* WORK REQUIRED
What is needed is a word-for-word copy of every record below, minus the pictures.

* DATA FOR REVIEW

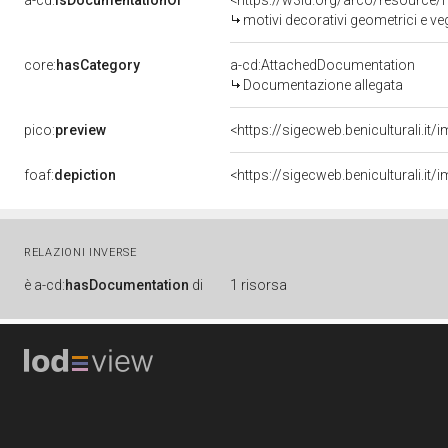
a-cd:
isDocumentationOf
<https://w3id.org/arco/resource/
motivi decorativi geometrici e ve
core:
hasCategory
a-cd:AttachedDocumentation
Documentazione allegata
pico:
preview
<https://sigecweb.beniculturali.
foaf:
depiction
<https://sigecweb.beniculturali.
RELAZIONI INVERSE
è
a-cd:
hasDocumentation
di
1 risorsa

* ANSWER AREA
a-cd:
isDocumentationOf
<https://w3id.org/arco/resource/
motivi decorativi geometrici e ve
core:
hasCategory
a-cd:AttachedDocumentation
Documentazione allegata
pico:
preview
<https://sigecweb.beniculturali.
foaf:
depiction
<https://sigecweb.beniculturali.
RELAZIONI INVERSE
è
a-cd:
hasDocumentation
di
1 risorsa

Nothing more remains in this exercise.